** AIM OF THE EXERCISE **
Below is a listing. Quote from it, exactly, the lines from the one containing "Travaux en cours" down to the one containing "o opt-out of Collection, Use, Retention, Sale, and/or", both ends included, and nothing else.

** DATA FOR THIS EXERCISE **
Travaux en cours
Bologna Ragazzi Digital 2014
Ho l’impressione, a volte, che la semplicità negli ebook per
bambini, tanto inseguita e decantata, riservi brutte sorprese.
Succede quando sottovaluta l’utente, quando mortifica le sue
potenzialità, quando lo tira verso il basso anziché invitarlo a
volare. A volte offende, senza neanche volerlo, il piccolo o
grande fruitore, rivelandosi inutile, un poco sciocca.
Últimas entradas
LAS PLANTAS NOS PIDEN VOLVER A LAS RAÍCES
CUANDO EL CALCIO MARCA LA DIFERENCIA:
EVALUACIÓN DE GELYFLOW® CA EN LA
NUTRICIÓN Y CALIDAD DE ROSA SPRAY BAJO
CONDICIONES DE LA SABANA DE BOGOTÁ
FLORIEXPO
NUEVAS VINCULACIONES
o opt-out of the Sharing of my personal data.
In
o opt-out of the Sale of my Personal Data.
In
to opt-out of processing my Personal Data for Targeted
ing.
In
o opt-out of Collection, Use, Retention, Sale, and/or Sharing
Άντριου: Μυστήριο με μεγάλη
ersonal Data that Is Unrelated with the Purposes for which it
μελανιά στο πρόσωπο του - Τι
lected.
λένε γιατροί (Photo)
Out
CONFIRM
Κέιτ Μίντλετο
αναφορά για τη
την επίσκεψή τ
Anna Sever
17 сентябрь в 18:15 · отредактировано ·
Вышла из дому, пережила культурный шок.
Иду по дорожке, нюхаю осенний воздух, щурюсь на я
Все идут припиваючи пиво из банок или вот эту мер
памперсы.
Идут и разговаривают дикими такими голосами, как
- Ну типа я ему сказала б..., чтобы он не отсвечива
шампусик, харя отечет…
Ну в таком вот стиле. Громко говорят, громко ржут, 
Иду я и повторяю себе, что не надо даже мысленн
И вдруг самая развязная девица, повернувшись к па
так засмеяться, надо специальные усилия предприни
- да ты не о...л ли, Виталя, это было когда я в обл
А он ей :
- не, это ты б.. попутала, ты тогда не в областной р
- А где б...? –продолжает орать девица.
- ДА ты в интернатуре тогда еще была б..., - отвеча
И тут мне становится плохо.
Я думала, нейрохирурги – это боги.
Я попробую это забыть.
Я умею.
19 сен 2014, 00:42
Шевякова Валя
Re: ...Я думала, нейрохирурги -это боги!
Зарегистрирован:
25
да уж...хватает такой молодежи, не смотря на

--

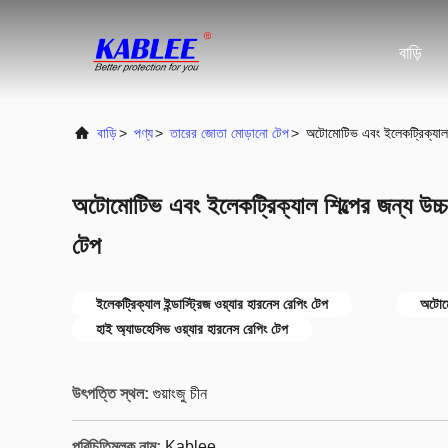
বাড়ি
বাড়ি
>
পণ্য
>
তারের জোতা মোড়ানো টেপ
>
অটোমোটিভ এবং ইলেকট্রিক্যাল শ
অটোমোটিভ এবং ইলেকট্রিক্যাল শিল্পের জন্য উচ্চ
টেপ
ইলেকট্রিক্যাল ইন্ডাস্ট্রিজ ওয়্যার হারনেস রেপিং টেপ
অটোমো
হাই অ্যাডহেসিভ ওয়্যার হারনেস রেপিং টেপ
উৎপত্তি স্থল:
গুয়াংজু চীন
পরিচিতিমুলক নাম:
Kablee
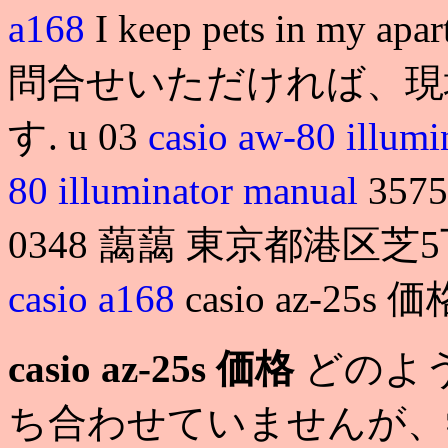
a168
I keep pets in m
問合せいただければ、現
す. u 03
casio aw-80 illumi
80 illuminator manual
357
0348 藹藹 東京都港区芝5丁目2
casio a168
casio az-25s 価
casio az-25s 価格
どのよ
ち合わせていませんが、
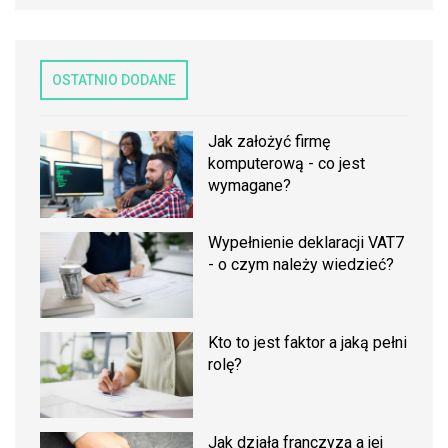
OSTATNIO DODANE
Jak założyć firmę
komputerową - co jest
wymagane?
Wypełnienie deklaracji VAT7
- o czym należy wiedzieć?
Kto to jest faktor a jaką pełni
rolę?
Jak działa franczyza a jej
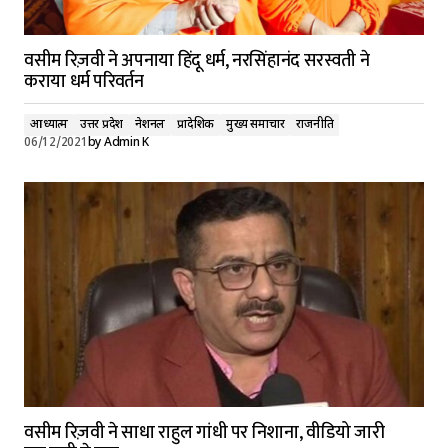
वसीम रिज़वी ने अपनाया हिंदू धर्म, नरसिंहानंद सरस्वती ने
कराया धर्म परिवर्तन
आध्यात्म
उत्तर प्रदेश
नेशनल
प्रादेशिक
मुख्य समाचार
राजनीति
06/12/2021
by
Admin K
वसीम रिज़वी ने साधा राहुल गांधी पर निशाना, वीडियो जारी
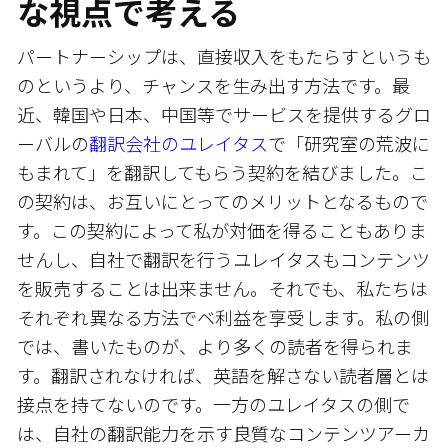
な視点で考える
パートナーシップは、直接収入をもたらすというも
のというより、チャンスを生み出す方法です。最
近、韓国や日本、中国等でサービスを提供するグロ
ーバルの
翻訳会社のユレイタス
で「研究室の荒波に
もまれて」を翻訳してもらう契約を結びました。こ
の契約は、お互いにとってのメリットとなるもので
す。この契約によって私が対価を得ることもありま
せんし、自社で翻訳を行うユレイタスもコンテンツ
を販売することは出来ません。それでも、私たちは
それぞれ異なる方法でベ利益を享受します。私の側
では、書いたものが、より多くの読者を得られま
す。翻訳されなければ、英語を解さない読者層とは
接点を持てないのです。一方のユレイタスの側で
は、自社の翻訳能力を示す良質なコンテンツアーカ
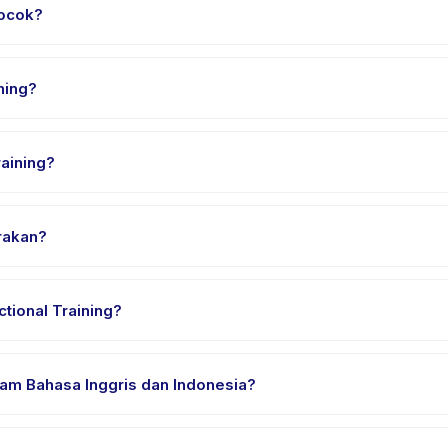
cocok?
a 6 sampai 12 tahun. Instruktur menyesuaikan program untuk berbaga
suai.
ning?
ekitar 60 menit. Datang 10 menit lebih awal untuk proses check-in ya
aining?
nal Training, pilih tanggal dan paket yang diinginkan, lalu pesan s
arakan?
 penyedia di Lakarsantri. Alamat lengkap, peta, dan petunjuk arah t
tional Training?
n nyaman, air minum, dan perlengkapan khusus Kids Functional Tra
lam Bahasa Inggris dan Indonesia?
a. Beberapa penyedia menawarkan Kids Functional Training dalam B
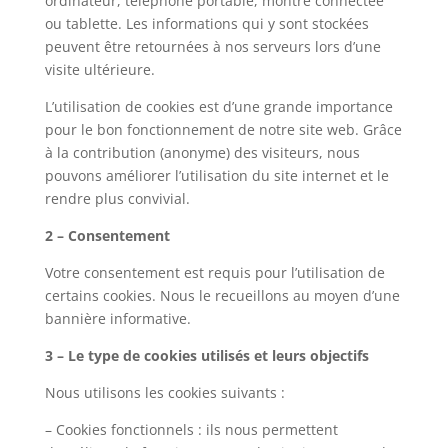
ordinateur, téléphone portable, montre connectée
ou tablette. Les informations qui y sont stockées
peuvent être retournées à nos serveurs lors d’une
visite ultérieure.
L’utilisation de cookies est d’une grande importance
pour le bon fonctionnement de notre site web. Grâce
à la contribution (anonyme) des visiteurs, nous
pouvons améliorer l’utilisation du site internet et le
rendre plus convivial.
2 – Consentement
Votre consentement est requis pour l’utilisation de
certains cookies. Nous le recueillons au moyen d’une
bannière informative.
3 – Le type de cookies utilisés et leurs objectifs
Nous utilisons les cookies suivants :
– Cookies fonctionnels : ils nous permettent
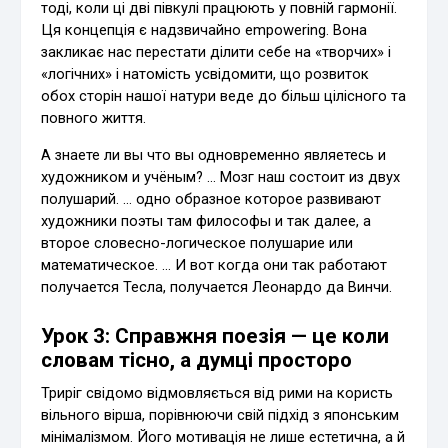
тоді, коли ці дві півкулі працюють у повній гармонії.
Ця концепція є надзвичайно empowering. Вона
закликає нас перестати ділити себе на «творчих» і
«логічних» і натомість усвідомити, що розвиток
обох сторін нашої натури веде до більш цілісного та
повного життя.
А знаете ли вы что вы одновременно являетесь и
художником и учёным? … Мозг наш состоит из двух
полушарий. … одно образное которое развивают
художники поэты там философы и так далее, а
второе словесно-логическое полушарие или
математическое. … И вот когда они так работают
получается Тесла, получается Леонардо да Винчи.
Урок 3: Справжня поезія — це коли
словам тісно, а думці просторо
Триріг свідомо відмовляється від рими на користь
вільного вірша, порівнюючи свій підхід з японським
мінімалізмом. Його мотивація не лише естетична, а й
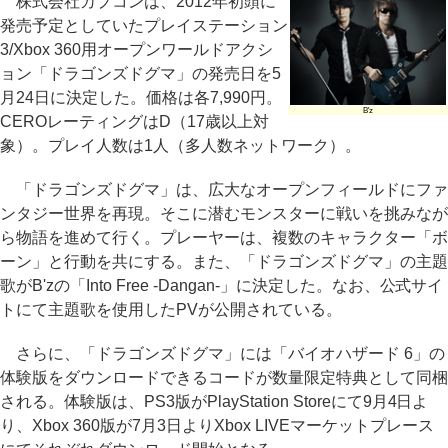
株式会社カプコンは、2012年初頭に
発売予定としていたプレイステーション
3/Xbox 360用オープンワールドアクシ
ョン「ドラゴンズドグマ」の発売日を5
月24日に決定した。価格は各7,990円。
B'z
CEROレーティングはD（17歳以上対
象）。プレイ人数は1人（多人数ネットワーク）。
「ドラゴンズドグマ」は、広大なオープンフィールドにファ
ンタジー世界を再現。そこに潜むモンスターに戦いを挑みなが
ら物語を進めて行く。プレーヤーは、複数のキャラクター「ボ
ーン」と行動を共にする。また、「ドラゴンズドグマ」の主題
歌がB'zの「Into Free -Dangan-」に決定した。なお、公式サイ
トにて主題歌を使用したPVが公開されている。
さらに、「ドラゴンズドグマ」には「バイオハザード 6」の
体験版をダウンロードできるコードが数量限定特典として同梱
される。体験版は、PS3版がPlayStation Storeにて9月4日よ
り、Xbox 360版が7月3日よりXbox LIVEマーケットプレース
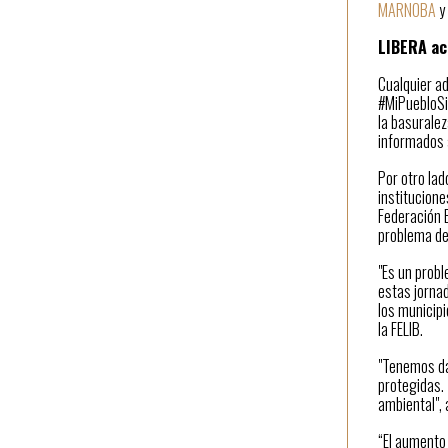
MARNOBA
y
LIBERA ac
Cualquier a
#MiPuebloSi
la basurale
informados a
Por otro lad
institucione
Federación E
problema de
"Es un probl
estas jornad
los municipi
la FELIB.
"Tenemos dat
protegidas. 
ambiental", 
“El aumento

---

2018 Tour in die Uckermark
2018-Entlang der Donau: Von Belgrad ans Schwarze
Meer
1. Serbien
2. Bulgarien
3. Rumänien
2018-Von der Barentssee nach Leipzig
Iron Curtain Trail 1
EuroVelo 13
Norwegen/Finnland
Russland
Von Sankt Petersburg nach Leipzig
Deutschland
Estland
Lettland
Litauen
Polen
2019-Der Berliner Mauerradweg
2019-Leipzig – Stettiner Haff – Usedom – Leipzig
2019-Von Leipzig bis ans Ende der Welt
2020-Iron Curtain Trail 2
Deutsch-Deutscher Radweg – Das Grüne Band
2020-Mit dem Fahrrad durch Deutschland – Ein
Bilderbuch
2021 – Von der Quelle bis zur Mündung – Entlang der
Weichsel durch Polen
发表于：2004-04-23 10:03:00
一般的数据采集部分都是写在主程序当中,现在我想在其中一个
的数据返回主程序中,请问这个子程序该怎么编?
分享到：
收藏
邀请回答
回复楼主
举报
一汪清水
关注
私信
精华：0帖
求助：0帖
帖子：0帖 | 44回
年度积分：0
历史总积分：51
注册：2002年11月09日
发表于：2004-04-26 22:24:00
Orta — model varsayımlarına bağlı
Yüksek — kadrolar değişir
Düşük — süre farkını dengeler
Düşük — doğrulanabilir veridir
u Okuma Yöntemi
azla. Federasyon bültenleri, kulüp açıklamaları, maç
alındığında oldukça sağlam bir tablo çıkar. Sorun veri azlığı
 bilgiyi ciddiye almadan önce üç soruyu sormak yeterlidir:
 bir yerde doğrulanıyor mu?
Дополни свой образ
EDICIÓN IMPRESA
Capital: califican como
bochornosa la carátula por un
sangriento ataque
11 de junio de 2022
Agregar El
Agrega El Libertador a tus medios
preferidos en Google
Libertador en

** WRITTEN RESPONSE **
Travaux en cours
Bologna Ragazzi Digital 2014
Ho l’impressione, a volte, che la semplicità negli ebook per
bambini, tanto inseguita e decantata, riservi brutte sorprese.
Succede quando sottovaluta l’utente, quando mortifica le sue
potenzialità, quando lo tira verso il basso anziché invitarlo a
volare. A volte offende, senza neanche volerlo, il piccolo o
grande fruitore, rivelandosi inutile, un poco sciocca.
Últimas entradas
LAS PLANTAS NOS PIDEN VOLVER A LAS RAÍCES
CUANDO EL CALCIO MARCA LA DIFERENCIA:
EVALUACIÓN DE GELYFLOW® CA EN LA
NUTRICIÓN Y CALIDAD DE ROSA SPRAY BAJO
CONDICIONES DE LA SABANA DE BOGOTÁ
FLORIEXPO
NUEVAS VINCULACIONES
o opt-out of the Sharing of my personal data.
In
o opt-out of the Sale of my Personal Data.
In
to opt-out of processing my Personal Data for Targeted
ing.
In
o opt-out of Collection, Use, Retention, Sale, and/or Sharing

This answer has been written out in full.